▸ **WHAT IS NEEDED**
For this exercise, write out only the lines of the entries below from the one with "07:00 - 2025/07/04" up to and including the one with "Bekijk alle scores", exactly as they are. Pictures stay out.

Stored data entries:
--------------------------------

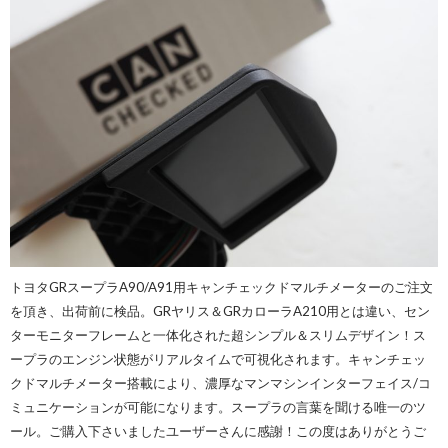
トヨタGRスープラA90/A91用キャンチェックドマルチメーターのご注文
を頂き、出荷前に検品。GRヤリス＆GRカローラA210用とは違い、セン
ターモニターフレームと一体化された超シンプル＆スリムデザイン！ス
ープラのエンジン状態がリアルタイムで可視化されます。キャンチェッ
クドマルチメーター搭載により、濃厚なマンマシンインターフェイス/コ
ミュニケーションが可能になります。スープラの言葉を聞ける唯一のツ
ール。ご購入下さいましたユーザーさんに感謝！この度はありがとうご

--------------------------------

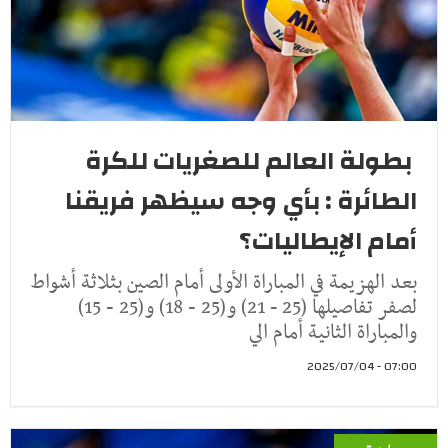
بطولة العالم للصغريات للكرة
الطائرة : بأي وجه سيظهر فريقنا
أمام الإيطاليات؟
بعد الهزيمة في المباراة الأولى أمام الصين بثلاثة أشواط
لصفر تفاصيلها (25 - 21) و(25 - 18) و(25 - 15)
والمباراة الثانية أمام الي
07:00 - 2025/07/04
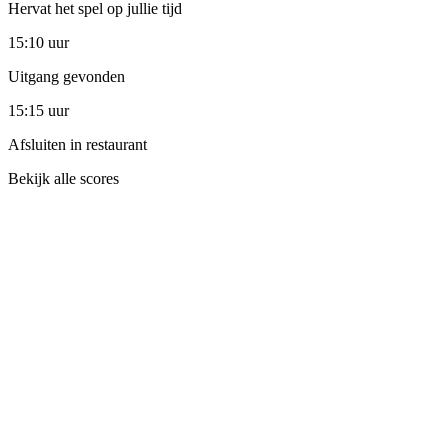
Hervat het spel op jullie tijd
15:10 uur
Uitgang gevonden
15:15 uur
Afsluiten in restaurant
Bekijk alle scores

--------------------------------

▸ **RESPONSE TO THE EXERCISE**
07:00 - 2025/07/04
Hervat het spel op jullie tijd
15:10 uur
Uitgang gevonden
15:15 uur
Afsluiten in restaurant
Bekijk alle scores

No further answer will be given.